§ DATASET EXCERPTS:
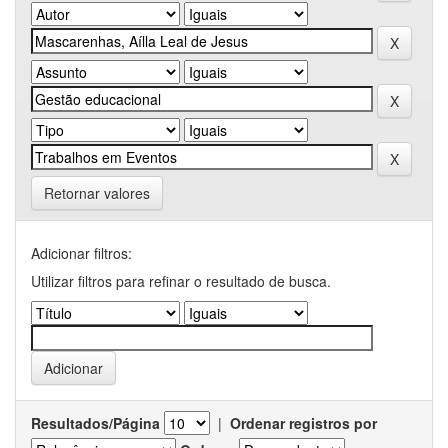
Retornar valores
Adicionar filtros:
Utilizar filtros para refinar o resultado de busca.
Resultados/Página
|
Ordenar registros por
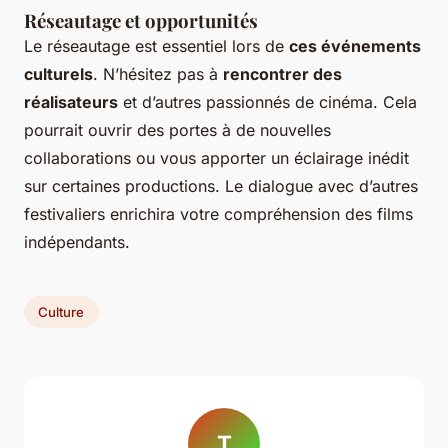
Réseautage et opportunités
Le réseautage est essentiel lors de
ces événements
culturels
. N’hésitez pas à
rencontrer des
réalisateurs
et d’autres passionnés de cinéma. Cela
pourrait ouvrir des portes à de nouvelles
collaborations ou vous apporter un éclairage inédit
sur certaines productions. Le dialogue avec d’autres
festivaliers enrichira votre compréhension des films
indépendants.
Culture
T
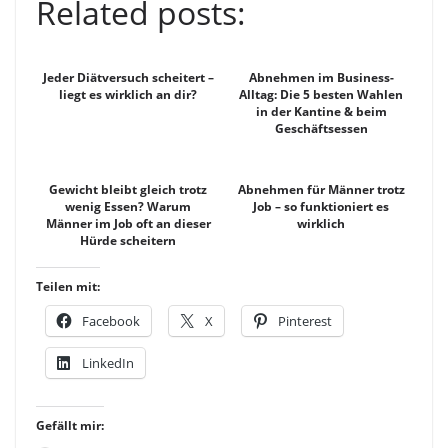
Related posts:
Jeder Diätversuch scheitert –
Abnehmen im Business-
liegt es wirklich an dir?
Alltag: Die 5 besten Wahlen
in der Kantine & beim
Geschäftsessen
Gewicht bleibt gleich trotz
Abnehmen für Männer trotz
wenig Essen? Warum
Job – so funktioniert es
Männer im Job oft an dieser
wirklich
Hürde scheitern
Teilen mit:
Facebook
X
Pinterest
LinkedIn
Gefällt mir:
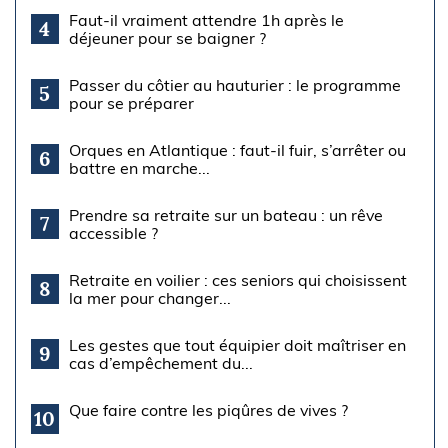
Faut-il vraiment attendre 1h après le
4
déjeuner pour se baigner ?
Passer du côtier au hauturier : le programme
5
pour se préparer
Orques en Atlantique : faut-il fuir, s’arrêter ou
6
battre en marche...
Prendre sa retraite sur un bateau : un rêve
7
accessible ?
Retraite en voilier : ces seniors qui choisissent
8
la mer pour changer...
Les gestes que tout équipier doit maîtriser en
9
cas d’empêchement du...
Que faire contre les piqûres de vives ?
10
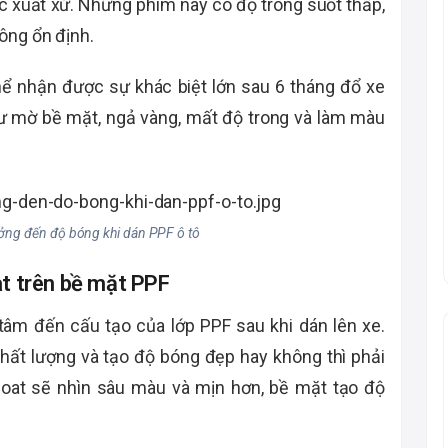
ông ổn định.
ể nhận được sự khác biệt lớn sau 6 tháng đổ xe
hư mờ bề mặt, ngả vàng, mất độ trong và làm màu
ởng đến độ bóng khi dán PPF ô tô
at trên bề mặt PPF
tâm đến cấu tạo của lớp PPF sau khi dán lên xe.
chất lượng và tạo độ bóng đẹp hay không thì phải
coat sẽ nhìn sâu màu và mịn hơn, bề mặt tạo độ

§ PROBLEM TO WORK ON: With the line holding "N’hésitez pas à" as the first and the line holding "indépendants." as the last, please transcribe exactly the lines of the material above in that range and nothing else.

§ RESPONSE AREA:
. N’hésitez pas à
rencontrer des
réalisateurs
et d’autres passionnés de cinéma. Cela
pourrait ouvrir des portes à de nouvelles
collaborations ou vous apporter un éclairage inédit
sur certaines productions. Le dialogue avec d’autres
festivaliers enrichira votre compréhension des films
indépendants.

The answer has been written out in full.